This research could have far reaching results in many areas.
The School of Physical Sciences, in collaboration with the Science and Technology Facilities Council (STFC) and the Universities of Cardiff, Durham and Leeds, have developed an algorithm to train computers to analyse signals from subatomic particles embedded in advanced electronic materials.
The particles, called muons, are produced in large particle accelerators and are implanted inside samples of materials in order to investigate their magnetic properties. Muons are uniquely useful as they couple magnetically to individual atoms inside the material and then emit a signal detectable by researchers to obtain information on that magnetism. This ability to examine magnetism on the atomic scale makes muon-based measurements one of the most powerful probes of magnetism in electronic materials, including “quantum materials” such as superconductors and other exotic forms of matter.
As it is not possible to deduce what is going on in the material by simple examination of the signal, researchers normally compare their data to generic models. In contrast, the present team adapted a data-science technique called Principal Component Analysis (PCA), frequently employed in Face Recognition.
The PCA technique involves a computer being fed many related but distinct images and then running an algorithm identifying a small number “archetypal” images that can be combined to reproduce, with great accuracy, any of the original images. An algorithm trained in this way can then go on to perform tasks such as recognising whether a new image matches a previously-seen one.

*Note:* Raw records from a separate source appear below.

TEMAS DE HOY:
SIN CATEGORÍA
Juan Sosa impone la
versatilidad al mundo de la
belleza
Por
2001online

Researchers adapted the PCA technique to analyse the signals sent out by muons embedded in complex materials, training the algorithm for a variety of quantum materials using experimental data obtained at the ISIS Neutron and Muon source of the STFC Rutherford Appleton Laboratory.

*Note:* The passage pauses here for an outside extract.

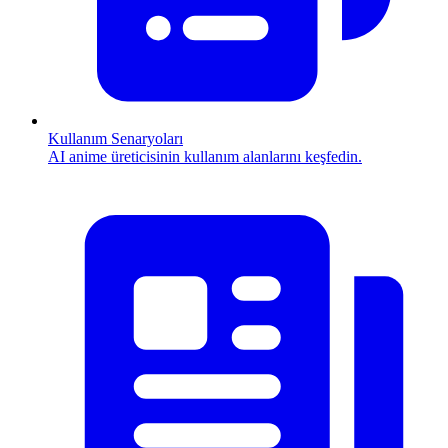
Kullanım Senaryoları
AI anime üreticisinin kullanım alanlarını keşfedin.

The results showed the new technique is equally as proficient as the standard method at detecting phase transitions and in some cases could detect transitions beyond the capabilities of standard analyses.
Dr Jorge Quintanilla, Senior Lecturer in Condensed Matter Theory at Kent and leader of the Physics of Quantum Materials research group said: ‘Our research results are exceptional, as this was achieved by an algorithm that knew nothing about the physics of the materials being investigated. This suggests that the new approach might have very broad application and, as such, we have made our algorithms available for use by the worldwide research community.’
The paper, ‘Machine learning approach to muon spectroscopy analysis’ is published in the Journal of Physics: Condensed Matter.